The controversial act of mourning for Japan’s murdered ex-Prime Minister Shinzo Abe is taking place under tightened security precautions. As the Japanese television station NHK reported, around 20,000 police officers were mobilized for the event planned for Tuesday at the Nippon Budokan martial arts hall in Tokyo.
Around 4,300 guests are expected to attend the state funeral, including around 700 foreign dignitaries such as US Vice President Kamala Harris and the Prime Ministers of South Korea, India and Australia. According to polls, a large majority of Japanese people are opposed to the slain Abe receiving millions of taxpayer dollars in national mourning.
Abe was shot dead by an ex-military man on July 8 while delivering a campaign speech in the city of Nara. The assassin had stated that he had killed Abe out of hatred for the controversial Mun sect. His mother financially ruined and destroyed the family with horrendous donations to the cult to which Abe was connected.
Nepotism scandals
Although Abe is regarded worldwide as a deserving statesman, the right-wing conservative was controversial at home with his nationalist agenda and his involvement in several scandals surrounding nepotism. Add to that Abe’s involvement – and that of his ruling Liberal Democratic Party (LDP) – in the Mun sect.
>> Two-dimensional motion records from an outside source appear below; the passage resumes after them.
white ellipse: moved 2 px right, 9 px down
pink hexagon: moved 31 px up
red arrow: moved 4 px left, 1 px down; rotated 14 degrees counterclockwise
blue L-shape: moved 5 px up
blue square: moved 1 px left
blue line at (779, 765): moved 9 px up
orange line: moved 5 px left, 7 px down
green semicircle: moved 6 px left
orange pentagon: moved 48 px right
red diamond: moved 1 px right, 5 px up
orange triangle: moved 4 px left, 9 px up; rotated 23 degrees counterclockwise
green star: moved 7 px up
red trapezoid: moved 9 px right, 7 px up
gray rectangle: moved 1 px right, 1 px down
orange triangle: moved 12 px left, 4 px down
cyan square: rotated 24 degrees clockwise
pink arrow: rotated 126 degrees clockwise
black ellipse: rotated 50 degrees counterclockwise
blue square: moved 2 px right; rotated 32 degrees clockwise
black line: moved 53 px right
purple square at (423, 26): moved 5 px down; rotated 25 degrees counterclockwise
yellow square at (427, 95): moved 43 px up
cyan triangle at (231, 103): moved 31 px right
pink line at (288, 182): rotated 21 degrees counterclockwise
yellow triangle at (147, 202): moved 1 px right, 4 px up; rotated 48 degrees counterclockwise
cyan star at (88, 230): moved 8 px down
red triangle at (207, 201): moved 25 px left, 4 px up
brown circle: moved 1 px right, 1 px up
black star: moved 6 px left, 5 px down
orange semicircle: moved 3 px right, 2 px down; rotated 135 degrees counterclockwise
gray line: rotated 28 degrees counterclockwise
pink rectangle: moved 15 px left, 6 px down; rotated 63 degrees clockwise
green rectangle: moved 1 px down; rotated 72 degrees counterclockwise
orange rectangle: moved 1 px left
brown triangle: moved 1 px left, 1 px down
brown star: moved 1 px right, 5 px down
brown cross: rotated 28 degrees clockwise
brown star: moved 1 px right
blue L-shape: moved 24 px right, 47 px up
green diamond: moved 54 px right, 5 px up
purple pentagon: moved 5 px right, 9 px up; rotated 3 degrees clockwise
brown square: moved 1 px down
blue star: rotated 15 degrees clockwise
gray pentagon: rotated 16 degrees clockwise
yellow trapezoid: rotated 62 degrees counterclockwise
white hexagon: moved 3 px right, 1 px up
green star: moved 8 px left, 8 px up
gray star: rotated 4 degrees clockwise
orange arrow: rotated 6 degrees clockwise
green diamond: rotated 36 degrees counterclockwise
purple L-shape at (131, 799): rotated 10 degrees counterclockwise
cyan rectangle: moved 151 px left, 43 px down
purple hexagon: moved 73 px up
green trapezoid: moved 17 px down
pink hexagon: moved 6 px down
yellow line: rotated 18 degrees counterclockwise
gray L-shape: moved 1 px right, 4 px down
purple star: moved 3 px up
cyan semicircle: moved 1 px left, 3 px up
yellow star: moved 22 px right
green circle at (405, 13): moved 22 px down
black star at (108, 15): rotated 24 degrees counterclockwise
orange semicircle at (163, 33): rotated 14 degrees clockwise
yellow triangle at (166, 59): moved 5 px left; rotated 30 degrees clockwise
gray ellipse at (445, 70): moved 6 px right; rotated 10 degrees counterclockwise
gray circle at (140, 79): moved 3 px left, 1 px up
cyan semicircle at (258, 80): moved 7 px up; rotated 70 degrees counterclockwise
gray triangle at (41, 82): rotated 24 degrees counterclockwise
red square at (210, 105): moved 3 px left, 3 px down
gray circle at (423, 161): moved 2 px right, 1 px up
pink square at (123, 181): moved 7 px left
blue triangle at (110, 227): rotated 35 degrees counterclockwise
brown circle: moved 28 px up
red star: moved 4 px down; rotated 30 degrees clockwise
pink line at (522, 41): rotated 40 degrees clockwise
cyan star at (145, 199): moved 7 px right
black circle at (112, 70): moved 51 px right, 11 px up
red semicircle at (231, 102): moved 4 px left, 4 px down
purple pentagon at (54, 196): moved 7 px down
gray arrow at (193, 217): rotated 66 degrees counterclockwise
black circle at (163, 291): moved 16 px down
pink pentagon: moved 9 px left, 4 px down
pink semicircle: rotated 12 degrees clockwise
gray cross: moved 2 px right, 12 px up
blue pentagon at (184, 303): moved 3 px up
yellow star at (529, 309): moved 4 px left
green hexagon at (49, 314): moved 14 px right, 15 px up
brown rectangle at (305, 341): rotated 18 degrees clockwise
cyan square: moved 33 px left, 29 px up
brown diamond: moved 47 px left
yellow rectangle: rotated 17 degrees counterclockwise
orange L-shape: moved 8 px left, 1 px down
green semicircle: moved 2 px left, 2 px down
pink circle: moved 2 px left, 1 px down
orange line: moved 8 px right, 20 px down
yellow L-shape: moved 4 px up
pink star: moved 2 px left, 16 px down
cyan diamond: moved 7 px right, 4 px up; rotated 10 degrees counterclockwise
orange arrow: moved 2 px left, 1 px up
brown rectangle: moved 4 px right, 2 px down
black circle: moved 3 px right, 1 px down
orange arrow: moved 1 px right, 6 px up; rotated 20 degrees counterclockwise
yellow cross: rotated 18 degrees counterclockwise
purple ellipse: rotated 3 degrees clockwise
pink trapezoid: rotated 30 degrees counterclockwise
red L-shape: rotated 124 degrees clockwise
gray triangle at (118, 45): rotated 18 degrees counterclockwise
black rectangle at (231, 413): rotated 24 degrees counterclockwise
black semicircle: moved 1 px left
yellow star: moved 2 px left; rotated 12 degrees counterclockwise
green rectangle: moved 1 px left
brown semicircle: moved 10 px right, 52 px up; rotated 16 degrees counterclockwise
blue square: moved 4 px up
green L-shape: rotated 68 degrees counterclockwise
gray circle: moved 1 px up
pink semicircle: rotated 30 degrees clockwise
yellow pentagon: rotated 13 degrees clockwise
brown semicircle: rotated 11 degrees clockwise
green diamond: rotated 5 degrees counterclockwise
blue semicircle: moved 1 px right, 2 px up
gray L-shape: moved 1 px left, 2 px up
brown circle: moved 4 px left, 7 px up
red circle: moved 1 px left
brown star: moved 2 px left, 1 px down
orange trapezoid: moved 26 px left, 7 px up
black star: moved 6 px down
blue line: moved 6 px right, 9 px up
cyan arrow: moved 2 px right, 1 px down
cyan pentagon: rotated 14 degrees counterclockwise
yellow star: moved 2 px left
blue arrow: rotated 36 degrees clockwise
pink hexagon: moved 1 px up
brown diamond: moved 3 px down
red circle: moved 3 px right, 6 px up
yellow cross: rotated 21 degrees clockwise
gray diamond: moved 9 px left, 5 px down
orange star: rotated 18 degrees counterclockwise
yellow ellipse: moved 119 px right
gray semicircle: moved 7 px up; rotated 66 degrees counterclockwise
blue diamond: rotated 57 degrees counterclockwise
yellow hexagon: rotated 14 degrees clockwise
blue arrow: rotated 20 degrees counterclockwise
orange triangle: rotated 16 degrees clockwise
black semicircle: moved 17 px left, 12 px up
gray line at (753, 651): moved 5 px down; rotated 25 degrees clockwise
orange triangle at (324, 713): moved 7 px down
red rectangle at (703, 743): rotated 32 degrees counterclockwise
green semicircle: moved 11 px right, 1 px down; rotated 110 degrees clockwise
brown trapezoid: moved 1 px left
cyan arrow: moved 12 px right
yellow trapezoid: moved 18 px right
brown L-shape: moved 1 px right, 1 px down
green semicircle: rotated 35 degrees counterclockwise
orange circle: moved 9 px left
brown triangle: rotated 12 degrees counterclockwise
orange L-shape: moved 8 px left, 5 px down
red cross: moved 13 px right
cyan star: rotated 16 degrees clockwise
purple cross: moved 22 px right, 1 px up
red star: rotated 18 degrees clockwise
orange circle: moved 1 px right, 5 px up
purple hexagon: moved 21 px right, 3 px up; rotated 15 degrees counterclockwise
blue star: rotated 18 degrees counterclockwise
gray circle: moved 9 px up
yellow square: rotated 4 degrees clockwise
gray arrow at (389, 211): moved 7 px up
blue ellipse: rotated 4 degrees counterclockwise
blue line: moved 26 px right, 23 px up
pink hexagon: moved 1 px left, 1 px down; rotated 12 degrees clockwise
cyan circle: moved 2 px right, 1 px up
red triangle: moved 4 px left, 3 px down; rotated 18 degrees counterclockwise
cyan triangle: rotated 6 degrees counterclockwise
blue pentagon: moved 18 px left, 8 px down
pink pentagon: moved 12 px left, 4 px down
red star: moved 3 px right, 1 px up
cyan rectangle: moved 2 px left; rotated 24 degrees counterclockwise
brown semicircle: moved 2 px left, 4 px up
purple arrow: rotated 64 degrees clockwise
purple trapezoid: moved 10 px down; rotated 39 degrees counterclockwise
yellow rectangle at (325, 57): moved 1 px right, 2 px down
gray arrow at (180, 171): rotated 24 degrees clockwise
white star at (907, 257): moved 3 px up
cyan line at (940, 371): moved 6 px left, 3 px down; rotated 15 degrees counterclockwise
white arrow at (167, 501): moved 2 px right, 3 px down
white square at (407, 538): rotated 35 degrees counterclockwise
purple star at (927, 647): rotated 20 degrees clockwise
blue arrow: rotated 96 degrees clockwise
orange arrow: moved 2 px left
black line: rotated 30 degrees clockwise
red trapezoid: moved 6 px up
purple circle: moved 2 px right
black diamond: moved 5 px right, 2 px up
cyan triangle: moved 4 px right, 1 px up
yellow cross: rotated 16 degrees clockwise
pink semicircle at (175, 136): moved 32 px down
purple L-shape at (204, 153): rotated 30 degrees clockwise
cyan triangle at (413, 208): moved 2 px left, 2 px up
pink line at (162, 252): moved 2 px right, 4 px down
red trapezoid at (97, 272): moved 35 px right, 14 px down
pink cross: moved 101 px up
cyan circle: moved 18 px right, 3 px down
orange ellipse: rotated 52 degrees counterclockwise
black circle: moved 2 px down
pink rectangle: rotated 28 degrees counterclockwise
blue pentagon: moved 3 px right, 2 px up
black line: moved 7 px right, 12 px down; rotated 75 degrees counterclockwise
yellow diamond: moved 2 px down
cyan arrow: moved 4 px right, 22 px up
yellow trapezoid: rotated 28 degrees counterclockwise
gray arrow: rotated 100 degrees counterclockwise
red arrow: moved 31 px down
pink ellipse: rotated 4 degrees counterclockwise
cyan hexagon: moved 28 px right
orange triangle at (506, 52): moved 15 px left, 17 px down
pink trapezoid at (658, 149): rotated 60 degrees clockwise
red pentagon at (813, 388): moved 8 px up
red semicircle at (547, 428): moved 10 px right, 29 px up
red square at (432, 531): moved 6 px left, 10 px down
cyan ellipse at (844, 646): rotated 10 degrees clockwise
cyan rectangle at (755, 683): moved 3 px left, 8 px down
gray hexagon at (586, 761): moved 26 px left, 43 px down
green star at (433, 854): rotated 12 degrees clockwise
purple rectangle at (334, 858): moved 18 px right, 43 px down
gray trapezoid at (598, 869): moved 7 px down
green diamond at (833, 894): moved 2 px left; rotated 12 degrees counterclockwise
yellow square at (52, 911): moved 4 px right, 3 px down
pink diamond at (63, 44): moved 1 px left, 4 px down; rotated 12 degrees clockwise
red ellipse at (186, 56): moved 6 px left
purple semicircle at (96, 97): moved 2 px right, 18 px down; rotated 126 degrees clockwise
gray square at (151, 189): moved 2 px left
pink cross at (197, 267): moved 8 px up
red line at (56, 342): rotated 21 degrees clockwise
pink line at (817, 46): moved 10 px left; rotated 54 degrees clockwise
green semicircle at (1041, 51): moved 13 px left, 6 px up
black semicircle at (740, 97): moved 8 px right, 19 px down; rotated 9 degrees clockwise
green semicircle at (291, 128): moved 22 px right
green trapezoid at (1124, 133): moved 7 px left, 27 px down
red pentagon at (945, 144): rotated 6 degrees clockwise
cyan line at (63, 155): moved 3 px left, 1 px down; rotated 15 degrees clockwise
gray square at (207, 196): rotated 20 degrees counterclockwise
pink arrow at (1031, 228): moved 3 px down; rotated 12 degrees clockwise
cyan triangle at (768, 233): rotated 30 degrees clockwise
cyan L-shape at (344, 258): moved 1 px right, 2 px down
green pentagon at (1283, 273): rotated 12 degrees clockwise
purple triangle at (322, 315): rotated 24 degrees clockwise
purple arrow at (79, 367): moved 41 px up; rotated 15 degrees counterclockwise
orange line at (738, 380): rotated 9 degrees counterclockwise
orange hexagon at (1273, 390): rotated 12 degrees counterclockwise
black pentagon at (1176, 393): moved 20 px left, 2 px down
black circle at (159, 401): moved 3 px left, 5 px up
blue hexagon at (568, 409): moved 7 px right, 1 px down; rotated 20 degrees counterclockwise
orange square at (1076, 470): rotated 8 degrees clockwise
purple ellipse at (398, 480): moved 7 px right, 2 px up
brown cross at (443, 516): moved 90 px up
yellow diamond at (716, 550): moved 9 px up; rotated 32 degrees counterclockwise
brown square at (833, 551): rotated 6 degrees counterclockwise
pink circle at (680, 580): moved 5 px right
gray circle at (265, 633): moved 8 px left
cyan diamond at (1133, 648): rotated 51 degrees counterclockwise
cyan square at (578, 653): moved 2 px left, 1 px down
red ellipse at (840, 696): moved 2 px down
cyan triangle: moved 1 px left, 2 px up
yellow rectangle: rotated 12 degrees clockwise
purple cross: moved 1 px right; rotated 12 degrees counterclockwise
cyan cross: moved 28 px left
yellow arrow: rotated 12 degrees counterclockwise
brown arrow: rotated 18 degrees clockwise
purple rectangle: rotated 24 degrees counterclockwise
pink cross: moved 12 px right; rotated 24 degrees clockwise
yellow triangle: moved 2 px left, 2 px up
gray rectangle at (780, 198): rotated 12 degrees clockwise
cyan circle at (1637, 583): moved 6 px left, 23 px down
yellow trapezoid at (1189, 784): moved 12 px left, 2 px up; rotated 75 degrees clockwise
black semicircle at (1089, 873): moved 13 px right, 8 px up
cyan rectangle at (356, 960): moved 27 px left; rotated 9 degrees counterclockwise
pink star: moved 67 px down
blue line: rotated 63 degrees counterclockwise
A state mourning act for a former prime minister has been unusual in Japan since World War II. Since then, this has happened only once, in 1967 for Shigeru Yoshida. Japan’s incumbent Prime Minister Fumio Kishida had announced the act of mourning for his predecessor Abe without prior consultation in Parliament. The Prime Minister’s poll ratings have plummeted in the face of protests against the act of national mourning and Kishida’s party’s links to the Mun sect.